Strangelove was nominated for four Academy Awards that year including Best Picture, Best Actor in a Leading Role, Best Director and Best Adapted Screenplay. Unfortunately none of the filmmakers took home a statue. Instead the Best Picture Oscar went to My Fair Lady. Yawn. I’m not saying My Fair Lady is a bad movie but it’s nowhere close to Dr. Strangelove, but more importantly it certainly didn’t stand the test of time like Stanley Kubrick’s masterpiece.
The movie industry is loaded with reoccurring disingenuous knee-jerk reactions. Years later, how often do you think the Academy voters are correct with picking Best Picture. Sorry, but it’s not often. I would argue that they get it right 20% of the time and that’s generous.
1994 is arguably one of the greatest years for movies. Pulp Fiction, The Shawshank Redemption and Quiz Show were all nominated for Best Picture, but Forrest Gump took home the gold. Again, not saying Forrest Gump is a bad movie (although many would argue that it is) but not only is Pulp Fiction the best movie of that year, but The Shawshank Redemption and Quiz Show are undeniably better.
Also, it’s not just Best Picture nominees.

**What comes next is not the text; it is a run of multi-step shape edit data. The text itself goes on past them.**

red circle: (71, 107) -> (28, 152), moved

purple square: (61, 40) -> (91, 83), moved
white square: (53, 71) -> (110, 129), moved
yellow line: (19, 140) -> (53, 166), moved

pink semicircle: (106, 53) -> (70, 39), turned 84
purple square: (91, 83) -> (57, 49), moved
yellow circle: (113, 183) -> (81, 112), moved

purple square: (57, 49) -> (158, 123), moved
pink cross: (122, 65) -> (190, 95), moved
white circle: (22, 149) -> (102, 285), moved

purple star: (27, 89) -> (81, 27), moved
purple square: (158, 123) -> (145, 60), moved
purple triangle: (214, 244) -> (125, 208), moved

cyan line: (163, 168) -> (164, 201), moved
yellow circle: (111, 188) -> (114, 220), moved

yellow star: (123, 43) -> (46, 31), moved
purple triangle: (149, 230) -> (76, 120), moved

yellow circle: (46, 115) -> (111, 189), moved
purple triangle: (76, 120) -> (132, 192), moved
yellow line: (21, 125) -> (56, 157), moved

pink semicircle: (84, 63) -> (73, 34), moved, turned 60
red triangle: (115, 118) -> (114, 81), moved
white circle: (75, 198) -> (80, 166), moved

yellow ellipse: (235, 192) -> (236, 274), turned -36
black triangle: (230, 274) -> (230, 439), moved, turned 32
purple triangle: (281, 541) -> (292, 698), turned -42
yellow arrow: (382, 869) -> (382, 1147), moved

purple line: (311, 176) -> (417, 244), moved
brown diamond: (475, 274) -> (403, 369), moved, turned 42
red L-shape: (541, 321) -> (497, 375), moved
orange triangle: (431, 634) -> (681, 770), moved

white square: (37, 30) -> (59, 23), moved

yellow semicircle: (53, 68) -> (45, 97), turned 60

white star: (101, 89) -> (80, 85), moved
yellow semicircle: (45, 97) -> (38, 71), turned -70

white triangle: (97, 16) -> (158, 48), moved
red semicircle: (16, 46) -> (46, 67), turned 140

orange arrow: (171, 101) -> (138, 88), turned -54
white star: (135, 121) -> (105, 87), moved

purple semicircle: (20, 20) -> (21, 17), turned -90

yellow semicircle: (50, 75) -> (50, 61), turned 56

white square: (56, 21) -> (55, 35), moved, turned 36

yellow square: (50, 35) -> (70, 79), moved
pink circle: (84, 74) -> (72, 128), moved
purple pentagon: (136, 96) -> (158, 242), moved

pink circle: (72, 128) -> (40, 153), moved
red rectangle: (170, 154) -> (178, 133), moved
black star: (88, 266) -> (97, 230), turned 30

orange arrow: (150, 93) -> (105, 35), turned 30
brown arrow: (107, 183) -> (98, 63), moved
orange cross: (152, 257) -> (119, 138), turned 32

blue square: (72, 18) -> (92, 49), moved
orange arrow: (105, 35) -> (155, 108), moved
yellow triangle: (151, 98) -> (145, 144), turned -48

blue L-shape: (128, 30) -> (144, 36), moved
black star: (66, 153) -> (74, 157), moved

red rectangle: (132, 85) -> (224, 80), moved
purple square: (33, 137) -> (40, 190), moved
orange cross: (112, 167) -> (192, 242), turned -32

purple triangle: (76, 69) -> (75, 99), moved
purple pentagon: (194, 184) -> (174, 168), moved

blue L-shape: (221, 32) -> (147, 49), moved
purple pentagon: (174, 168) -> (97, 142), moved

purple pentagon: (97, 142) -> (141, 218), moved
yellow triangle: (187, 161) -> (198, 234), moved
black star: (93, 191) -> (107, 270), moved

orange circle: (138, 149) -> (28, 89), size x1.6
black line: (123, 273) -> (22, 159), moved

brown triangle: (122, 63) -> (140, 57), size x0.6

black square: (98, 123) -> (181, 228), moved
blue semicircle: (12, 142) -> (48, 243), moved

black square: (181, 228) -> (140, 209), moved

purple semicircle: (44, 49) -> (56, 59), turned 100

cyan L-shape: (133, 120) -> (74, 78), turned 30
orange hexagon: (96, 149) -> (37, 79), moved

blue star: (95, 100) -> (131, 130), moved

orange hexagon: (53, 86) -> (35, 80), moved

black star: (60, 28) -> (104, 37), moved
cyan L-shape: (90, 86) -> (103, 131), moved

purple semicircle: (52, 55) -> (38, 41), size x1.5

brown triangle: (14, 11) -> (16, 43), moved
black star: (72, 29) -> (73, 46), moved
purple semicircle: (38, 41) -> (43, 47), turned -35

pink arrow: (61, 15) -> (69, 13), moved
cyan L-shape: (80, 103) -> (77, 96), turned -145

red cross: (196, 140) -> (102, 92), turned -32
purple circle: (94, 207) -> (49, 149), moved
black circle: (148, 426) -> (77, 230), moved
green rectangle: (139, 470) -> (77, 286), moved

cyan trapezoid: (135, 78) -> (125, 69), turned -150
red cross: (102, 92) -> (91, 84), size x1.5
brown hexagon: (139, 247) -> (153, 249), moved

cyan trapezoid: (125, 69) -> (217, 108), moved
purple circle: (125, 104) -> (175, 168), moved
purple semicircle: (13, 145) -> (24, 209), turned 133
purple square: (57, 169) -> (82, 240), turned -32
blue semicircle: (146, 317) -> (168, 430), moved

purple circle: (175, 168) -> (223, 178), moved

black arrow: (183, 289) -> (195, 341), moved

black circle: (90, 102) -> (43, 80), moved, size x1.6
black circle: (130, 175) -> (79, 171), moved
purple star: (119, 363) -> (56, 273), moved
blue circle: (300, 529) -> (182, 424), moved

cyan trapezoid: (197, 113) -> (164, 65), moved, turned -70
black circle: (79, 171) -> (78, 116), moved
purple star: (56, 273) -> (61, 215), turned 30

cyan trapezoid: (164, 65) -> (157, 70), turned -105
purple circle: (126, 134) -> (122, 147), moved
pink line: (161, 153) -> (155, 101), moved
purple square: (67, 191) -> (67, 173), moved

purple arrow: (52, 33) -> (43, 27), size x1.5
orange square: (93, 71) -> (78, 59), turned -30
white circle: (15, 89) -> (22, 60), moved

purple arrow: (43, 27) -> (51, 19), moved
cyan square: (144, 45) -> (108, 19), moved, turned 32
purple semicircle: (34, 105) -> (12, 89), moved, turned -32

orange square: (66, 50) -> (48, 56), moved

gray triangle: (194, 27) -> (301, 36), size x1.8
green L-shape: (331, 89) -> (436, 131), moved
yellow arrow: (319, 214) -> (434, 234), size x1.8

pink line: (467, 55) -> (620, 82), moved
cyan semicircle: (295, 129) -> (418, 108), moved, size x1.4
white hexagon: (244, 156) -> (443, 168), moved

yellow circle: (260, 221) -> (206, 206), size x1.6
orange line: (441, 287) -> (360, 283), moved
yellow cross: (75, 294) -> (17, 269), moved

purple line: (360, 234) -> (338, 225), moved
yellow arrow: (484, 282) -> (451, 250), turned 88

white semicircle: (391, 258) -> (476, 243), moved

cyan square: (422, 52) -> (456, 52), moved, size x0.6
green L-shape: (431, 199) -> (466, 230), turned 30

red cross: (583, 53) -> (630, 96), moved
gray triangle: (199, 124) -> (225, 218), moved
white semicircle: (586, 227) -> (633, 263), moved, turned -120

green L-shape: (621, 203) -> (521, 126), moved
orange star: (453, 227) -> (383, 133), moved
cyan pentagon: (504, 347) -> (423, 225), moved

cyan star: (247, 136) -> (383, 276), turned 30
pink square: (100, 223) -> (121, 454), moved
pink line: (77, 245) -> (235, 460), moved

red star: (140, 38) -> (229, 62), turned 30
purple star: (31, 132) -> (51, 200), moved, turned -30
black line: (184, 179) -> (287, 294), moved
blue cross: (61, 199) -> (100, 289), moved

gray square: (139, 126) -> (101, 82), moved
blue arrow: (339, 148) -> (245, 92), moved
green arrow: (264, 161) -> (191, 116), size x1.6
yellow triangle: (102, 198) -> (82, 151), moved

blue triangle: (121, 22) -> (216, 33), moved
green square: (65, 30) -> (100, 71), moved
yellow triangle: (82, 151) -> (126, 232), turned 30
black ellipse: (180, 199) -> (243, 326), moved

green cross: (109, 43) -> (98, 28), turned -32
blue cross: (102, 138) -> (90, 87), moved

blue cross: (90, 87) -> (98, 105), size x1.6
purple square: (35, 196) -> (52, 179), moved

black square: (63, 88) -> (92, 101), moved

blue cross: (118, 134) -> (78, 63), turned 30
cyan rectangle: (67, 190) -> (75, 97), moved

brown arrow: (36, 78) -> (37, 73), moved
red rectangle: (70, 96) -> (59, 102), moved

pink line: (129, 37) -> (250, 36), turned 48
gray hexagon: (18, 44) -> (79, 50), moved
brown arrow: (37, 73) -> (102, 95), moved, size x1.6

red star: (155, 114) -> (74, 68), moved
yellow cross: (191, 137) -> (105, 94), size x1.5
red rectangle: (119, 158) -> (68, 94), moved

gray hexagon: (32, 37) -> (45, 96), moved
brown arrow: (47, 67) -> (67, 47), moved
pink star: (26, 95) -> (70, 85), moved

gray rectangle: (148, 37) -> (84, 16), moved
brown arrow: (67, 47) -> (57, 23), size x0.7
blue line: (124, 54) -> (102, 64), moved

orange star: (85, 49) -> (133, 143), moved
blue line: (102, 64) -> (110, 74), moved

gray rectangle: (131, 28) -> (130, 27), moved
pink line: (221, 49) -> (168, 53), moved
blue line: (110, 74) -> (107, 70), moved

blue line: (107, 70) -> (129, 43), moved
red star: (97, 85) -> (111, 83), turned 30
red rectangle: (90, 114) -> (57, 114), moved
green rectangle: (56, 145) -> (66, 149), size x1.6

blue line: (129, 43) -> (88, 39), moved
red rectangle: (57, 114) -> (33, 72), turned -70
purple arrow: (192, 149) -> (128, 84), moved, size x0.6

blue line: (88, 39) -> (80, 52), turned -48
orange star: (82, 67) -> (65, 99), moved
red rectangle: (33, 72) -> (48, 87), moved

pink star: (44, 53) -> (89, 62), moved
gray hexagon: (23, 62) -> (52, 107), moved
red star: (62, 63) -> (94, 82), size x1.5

What movie stands the test of time better than 1985’s Back to the Future? But at the 58th Academy Awards, Out of Africa won. No, just no. Other nominees that year were The Color Purple, Kiss of the Spider Woman, Prizzi’s Honor and Witness.
Here are only six of the most egregious examples that the Academy got wrong.
2005 – Crash (winner) – What’s better: Brokeback Mountain, Capote, Good Night and Good Luck and Munich.
1998 – Shakespeare in Love (winner) – What’s better: Saving Private Ryan and The Thin Red Line.
1996 – The English Patient (winner) – What’s better: Fargo.
1990 – Dances with Wolves (winner) – What’s better: Goodfellas (and this one isn’t remotely close).
1982 – Gandhi (winner) – What’s better: E.T. the Extra-Terrestrial.
1976 – Rocky (winner) – What’s better: All the President’s Men, Network and Taxi Driver.
Stanley Kubrick was one of America’s greatest directors, but explain how in the world that one of the most celebrated filmmakers ever never won one Academy Award from A Clockwork Orange, The Shining, Full Metal Jacket, Barry Lyndon, 2001 A Space Odyssey, or Dr. Strangelove. Why should we put so much validity into the biggest awards show on the planet when they so frequently gets it wrong? This isn’t a “subjective” argument either. No, it’s a majority who acknowledge years later that other movies were better. It’s that those movies were a better representative of the time in which they were made.
The proposal is simple; keep having the annual ceremony but exclude the one Best Picture category and give out the 2009 award in 2019. Many of these Best Picture winners are fleeting ten years later. They don’t hold up. Do you think in 1995 that a majority of people would at least nominate Back to the Future?
You bet they would and that’s the point.